How does a Newtonian telescope work?
Initially, Sir Isaac Newton created mirrors on his own by mixing copper and tin on the back. This mirror reflected a huge amount of light and was comparably less costly than the silver used during that time. The telescope was designed to capture light from the top of the tube that pointed towards the sky.
The lower end of the telescopic design has a parabolic or spherical primary mirror used to capture light emitted by the celestial bodies. The light (image) captured by the primary mirror is then redirected/reflected towards the flat secondary mirror. This secondary mirror then further reflects the image towards the eyepiece. The eyepiece is generally located at around 90 degrees from the secondary mirror in the tube. The magnification and focus take place within the eyepiece.
What are the advantages of the Newtonian telescope?
1. This particular telescope design ensures chromatic aberration-free image formation, unlike other refracting telescopes.

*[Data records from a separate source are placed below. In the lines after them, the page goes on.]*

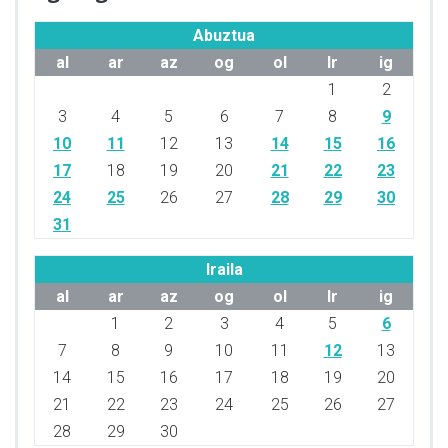
Abuztua
al
ar
az
og
ol
lr
ig
1
2
3
4
5
6
7
8
9
10
11
12
13
14
15
16
17
18
19
20
21
22
23
24
25
26
27
28
29
30
31
Iraila
al
ar
az
og
ol
lr
ig
1
2
3
4
5
6
7
8
9
10
11
12
13
14
15
16
17
18
19
20
21
22
23
24
25
26
27
28
29
30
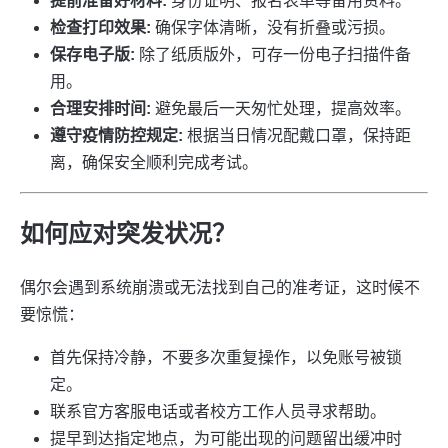
提前准备好材料:
身份证明、报名表单等备用资料。
检查打印效果:
确保字体清晰，没有折叠或污损。
保存电子版:
除了纸质版外，可存一份电子扫描件备
用。
合理安排时间:
避免最后一天匆忙处理，提高效率。
遵守疫情防控规定:
根据当日情况配戴口罩，保持距
离，确保安全顺利完成考试。
如何应对突发状况？
偶尔会遇到系统崩溃或无法找到自己的准考证，这时候不
要惊慌：
首先保持冷静，不要多次重复操作，以免账号被锁
定。
联系官方客服电话或者校方工作人员寻求帮助。
提早到达指定地点，为可能出现的问题留出缓冲时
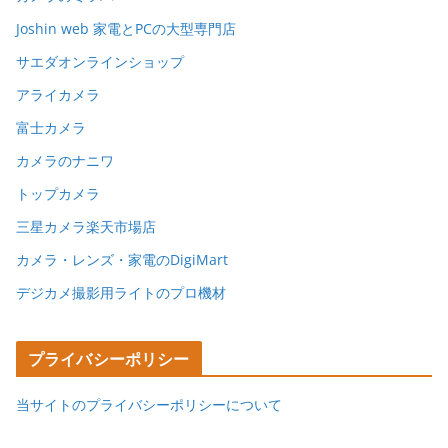
Joshin web 家電とPCの大型専門店
サエダオンラインショップ
アライカメラ
富士カメラ
カメラのナニワ
トップカメラ
三星カメラ楽天市場店
カメラ・レンズ・家電のDigiMart
デジカメ撮影用ライトのプロ機材
プライバシーポリシー
当サイトのプライバシーポリシーについて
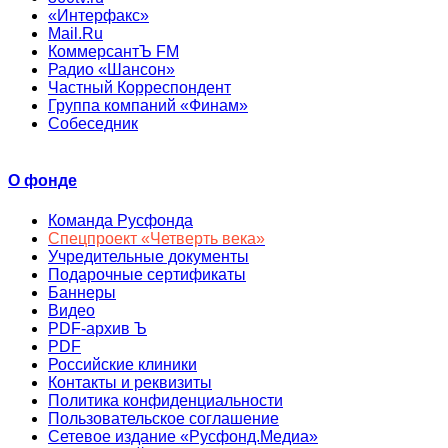
«Интерфакс»
Mail.Ru
КоммерсантЪ FM
Радио «Шансон»
Частный Корреспондент
Группа компаний «Финам»
Собеседник
О фонде
Команда Русфонда
Спецпроект «Четверть века»
Учредительные документы
Подарочные сертификаты
Баннеры
Видео
PDF-архив Ъ
PDF
Российские клиники
Контакты и реквизиты
Политика конфиденциальности
Пользовательское соглашение
Сетевое издание «Русфонд.Медиа»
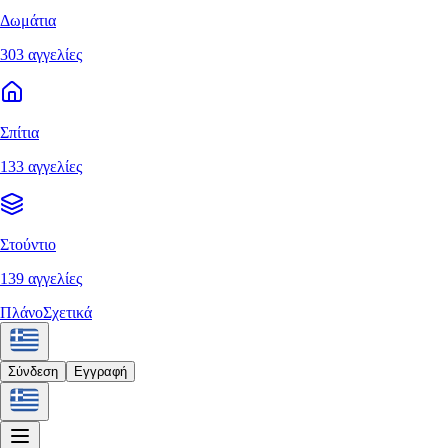
Δωμάτια
303 αγγελίες
Σπίτια
133 αγγελίες
Στούντιο
139 αγγελίες
Πλάνο
Σχετικά
Σύνδεση
Εγγραφή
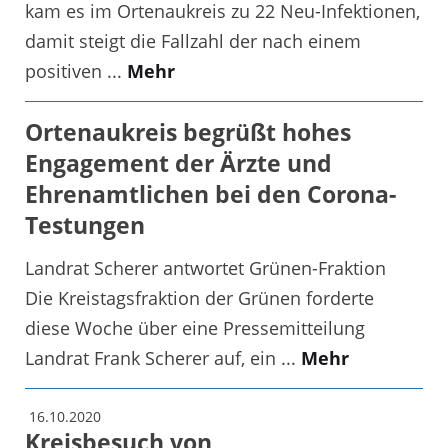
kam es im Ortenaukreis zu 22 Neu-Infektionen,
damit steigt die Fallzahl der nach einem
positiven ...
Mehr
Ortenaukreis begrüßt hohes
Engagement der Ärzte und
Ehrenamtlichen bei den Corona-
Testungen
Landrat Scherer antwortet Grünen-Fraktion
Die Kreistagsfraktion der Grünen forderte
diese Woche über eine Pressemitteilung
Landrat Frank Scherer auf, ein ...
Mehr
16.10.2020
Kreisbesuch von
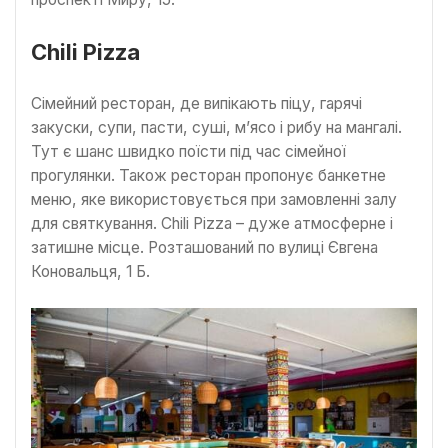
Chili Pizza
Сімейний ресторан, де випікають піцу, гарячі
закуски, супи, пасти, суші, м’ясо і рибу на мангалі.
Тут є шанс швидко поїсти під час сімейної
прогулянки. Також ресторан пропонує банкетне
меню, яке використовується при замовленні залу
для святкування. Chili Pizza – дуже атмосферне і
затишне місце. Розташований по вулиці Євгена
Коновальця, 1 Б.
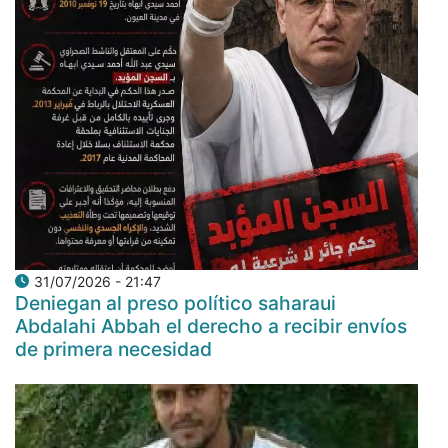
31/07/2026 - 21:47
Deniegan al preso político saharaui
Abdalahi Abbah el derecho a recibir envíos
de primera necesidad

2. Newtonian telescopes are generally cheaper than other telescopes with a similar configuration for any given objective diameter (or aperture).

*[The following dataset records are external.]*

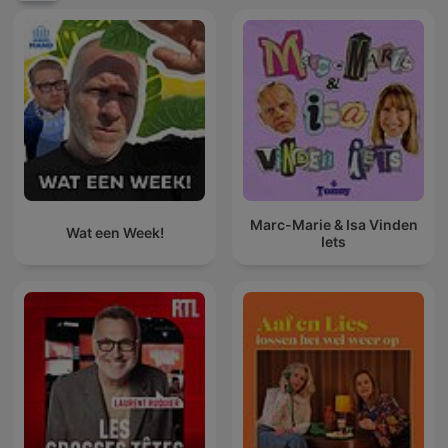
Marc-Marie & Isa Vinden
Wat een Week!
Iets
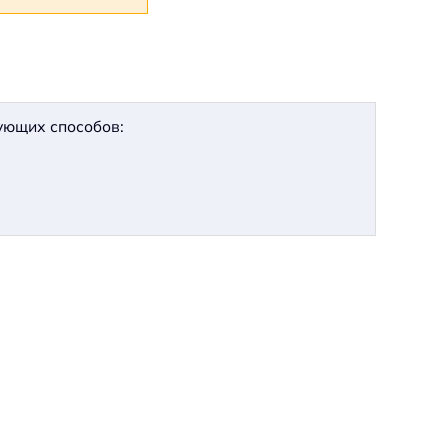
дующих способов:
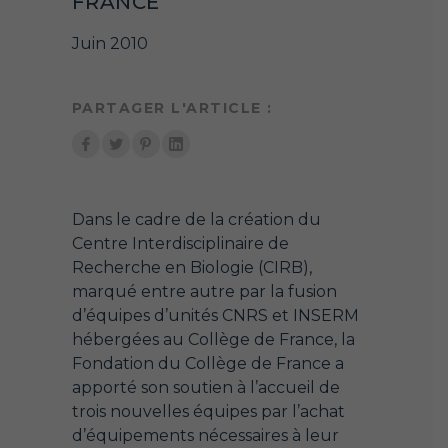
FRANCE
Juin 2010
PARTAGER L'ARTICLE :
Dans le cadre de la création du
Centre Interdisciplinaire de
Recherche en Biologie (CIRB),
marqué entre autre par la fusion
d’équipes d’unités CNRS et INSERM
hébergées au Collège de France, la
Fondation du Collège de France a
apporté son soutien à l’accueil de
trois nouvelles équipes par l’achat
d’équipements nécessaires à leur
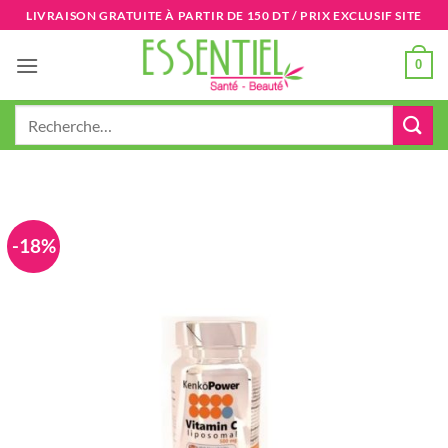
Passer
LIVRAISON GRATUITE À PARTIR DE 150 DT / PRIX EXCLUSIF SITE
au
contenu
0
Recherche
pour :
-18%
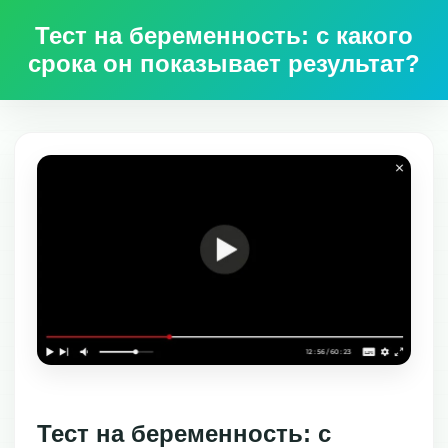
Тест на беременность: с какого
срока он показывает результат?
Тест на беременность: с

3. The production of these telescopes is simple. They involve only one surface that requires to be ground and polished into a complex shape. Early designs of reflecting telescopes such as Gregorians and Cassegrain used two surfaces that had to be figured. Objectives of achromatic reflecting telescopes had four surfaces that needed figuring.

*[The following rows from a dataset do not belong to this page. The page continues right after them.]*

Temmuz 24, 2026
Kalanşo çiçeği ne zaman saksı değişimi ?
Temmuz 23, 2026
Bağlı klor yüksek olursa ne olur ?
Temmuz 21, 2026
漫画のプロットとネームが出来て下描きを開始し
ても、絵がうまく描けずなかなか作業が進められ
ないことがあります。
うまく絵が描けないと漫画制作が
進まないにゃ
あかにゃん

4. This telescopic design presented a wider field of view as it is easy to obtain a short focal ratio in this.
5. The design has placed the eyepiece at the top end of the telescope. This eyepiece placement, along with short focal ratios, produces a compact mounting system, adds portability, and reduces cost.
What are the disadvantages of the Newtonian telescope?
1. The Newtonian telescope, like any other reflector, is subjected to coma. Coma is referred to as an off-axis aberration due to which images tend to flare inwards in the optical axis direction. (Images of stars on the edge of the field of view appears to have a “comet-like” shape). There is so much observable flare on-axis. This flare is linearly increasing with field angle and is inversely proportional to the square of the mirror focal ratio (the ratio between the mirror focal length and the mirror diameter).
The third order tangential coma is given by the formula 3θ / 16F², θ stands for the angle off-axis to the image formed (in radians), and F stands for the focal ratio. A Newtonian telescope with a focal ratio, lower than or equal to f/6, is said to have a highly significant coma for visual or photographic use. Combining primary mirrors having a low focal ratio with lenses that correct for coma can enhance the sharpness of the image over the field.
2. Newtonian telescopes have a secondary mirror that causes a central obstruction in the path of light. Along with this obstruction, the support structure (called the spider) of the secondary mirror produces diffraction spikes. This phenomenon reduces image contrast. A two or three-legged curved spider is used to reduce these effects visually. This curved spider helps in reducing the diffraction sidelobe intensities to around four times less and improving image contrast. However, these circular/curved spiders are more susceptible to wind-induced vibrations.
3. Collimation tends to be an issue for portable Newtonian reflectors. Transportation and handling of telescopes may result in disturbing the alignment of the primary and secondary mirrors of the telescope. This creates an additional work of re-aligning or collimating the entire telescope set up every time it is moved. Certain telescopic designs such as refractors and catadioptrics (specifically Maksutov cassegrains) have solved collimation.
4. This telescopic design places the focal plane at an asymmetrical point located at the uppermost part of the optical tube assembly. Due to this, the eyepiece lands in an inferior viewing position, particularly on equatorial telescope mounts. In fact, the larger telescopes need ladders or other higher support structures to access the eyepiece. Specific designs have incorporated the mechanism for rotating the eyepiece mount or the entire tube assembly in order to obtain a better viewing position. The counterbalancing of these heavy instruments mounted at the focal plane is highly crucial for research purposes.
Variation of the Newtonian telescope:
The Jones-Bird reflecting telescope (occasionally referred to as Bird-Jones) is a catadioptric (mirror-lens) variant of the customary Newtonian design. In place of the parabolic mirror in the Newtonian design, the Jones-Bird design has a spherical primary mirror. The spherical aberrations are fixed using a sub-aperture corrector lens that is mounted either in front of the secondary mirror or inside the tube. The main advantage of this design is that it reduces the size and cost of the telescope. The telescope tube length is considerably shorter.
The Schmidt-Newtonian telescopes mounts a corrector plate in front of the telescope. The plate ensures a closed tube system i.e. the air inside the tube remains unchanged and helps in keeping the temperature inside unaltered. This plate also fixes the errors or aberrations caused by the primary mirror of the telescope. In this design the secondary mirror is placed behind the plate in such a way that the spider support does not interfere with the image formation.